Mesbahi made a similar, albeit less precise, declaration to the judge in December.
Menem has consistently denied the charges. Mesbahi himself, in a letter sent to Toma several weeks ago, recanted his accusation — according to some sources, because he was furious over the leaking to the media of his testimony, which he felt was distorted.
Christine Junod, the Geneva magistrate investigating Menem’s Swiss bank accounts, told the Argentine journalist Juan Gasparini last week that she is limiting her investigation to the possible ties Menem funds may have to funding terrorism.
Observers expect few tangible results. “The story is disappearing,” said Gasparini, who has reported extensively on the case.
The situation, said Paul Warszawski, an eminent Argentine human rights jurist, is “a jumbled mess.”

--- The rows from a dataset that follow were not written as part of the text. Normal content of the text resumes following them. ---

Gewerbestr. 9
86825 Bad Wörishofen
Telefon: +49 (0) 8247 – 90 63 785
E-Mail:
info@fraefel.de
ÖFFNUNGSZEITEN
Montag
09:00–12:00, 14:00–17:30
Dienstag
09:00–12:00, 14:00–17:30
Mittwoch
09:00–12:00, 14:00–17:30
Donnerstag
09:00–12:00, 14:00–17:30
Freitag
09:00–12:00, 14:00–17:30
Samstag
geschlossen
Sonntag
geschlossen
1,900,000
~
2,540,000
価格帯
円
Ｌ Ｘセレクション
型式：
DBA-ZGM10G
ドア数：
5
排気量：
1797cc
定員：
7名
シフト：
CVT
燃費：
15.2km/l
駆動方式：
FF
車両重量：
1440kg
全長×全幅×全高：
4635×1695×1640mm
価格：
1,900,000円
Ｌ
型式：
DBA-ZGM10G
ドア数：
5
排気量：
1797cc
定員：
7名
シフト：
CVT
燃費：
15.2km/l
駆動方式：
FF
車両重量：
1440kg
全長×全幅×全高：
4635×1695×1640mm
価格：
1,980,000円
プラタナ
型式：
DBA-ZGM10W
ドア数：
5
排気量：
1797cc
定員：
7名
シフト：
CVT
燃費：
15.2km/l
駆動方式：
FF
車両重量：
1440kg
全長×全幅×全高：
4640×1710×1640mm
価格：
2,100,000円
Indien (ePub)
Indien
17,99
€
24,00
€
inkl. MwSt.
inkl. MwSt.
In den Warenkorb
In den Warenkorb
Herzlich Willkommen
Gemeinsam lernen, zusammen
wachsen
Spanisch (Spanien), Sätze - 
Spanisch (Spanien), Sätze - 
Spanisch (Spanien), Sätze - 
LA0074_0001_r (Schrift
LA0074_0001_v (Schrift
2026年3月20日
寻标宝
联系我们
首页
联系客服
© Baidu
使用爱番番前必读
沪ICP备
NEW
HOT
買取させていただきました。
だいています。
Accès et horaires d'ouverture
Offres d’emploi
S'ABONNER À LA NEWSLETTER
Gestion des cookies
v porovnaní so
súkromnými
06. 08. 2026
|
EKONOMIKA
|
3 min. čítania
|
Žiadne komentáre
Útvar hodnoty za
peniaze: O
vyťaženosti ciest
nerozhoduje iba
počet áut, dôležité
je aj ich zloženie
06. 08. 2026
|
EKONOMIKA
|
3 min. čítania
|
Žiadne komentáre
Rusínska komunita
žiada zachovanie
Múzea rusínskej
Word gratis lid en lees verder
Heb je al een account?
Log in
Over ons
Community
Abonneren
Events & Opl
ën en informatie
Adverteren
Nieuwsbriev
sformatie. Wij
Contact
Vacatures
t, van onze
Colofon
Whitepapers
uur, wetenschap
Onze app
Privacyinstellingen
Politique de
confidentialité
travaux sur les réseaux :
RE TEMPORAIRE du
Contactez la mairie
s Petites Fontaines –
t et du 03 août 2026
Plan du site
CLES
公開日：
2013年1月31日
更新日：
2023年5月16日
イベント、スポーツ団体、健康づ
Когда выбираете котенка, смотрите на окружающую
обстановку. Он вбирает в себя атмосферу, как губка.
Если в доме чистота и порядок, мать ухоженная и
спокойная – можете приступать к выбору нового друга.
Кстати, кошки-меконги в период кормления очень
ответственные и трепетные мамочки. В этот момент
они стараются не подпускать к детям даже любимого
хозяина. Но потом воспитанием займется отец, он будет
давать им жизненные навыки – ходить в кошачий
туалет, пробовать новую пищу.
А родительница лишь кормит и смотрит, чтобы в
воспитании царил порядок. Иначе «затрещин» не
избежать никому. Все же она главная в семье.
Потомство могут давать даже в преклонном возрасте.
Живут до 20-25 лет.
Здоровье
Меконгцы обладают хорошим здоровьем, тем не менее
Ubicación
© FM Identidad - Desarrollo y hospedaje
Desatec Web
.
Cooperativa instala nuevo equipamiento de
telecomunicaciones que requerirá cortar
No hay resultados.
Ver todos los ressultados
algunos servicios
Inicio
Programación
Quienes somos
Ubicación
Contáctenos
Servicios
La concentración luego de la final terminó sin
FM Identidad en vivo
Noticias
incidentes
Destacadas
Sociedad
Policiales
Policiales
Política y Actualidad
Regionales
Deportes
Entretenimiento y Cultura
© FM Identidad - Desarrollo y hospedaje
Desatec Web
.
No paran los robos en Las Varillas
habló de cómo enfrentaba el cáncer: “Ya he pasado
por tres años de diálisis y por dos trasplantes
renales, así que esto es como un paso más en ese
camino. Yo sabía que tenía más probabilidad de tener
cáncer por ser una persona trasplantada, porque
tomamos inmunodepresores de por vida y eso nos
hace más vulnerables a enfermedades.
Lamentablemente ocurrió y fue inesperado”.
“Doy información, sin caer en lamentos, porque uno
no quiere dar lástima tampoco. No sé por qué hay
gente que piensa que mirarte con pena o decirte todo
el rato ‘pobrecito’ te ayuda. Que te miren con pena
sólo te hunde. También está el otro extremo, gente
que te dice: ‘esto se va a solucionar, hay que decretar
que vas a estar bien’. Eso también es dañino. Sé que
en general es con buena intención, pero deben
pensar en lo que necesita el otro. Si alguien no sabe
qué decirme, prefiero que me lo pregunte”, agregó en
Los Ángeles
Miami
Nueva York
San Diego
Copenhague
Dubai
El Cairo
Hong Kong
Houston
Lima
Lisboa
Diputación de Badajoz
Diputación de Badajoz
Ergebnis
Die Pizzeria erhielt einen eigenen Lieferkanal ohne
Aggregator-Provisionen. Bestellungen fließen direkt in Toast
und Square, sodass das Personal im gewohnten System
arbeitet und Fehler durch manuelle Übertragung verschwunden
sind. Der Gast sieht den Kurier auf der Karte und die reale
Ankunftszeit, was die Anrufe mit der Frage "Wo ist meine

“You know, in 1910, this was a serious country,” Warszawski said. “I can still remember it so in the early 1960s. Today, the basic problem is that nothing has seriousness. The trial may result in the conviction of Telleldin and Ribelli. So? And if someone says Menem took money to cover up a crime, you can’t try him until you prove the manner in which he covered up a crime — and no one has even begun to look into it. A tribunal may continue to investigate, but it does so knowing that SIDE will not share all the information it has. The whole thing is half-baked.”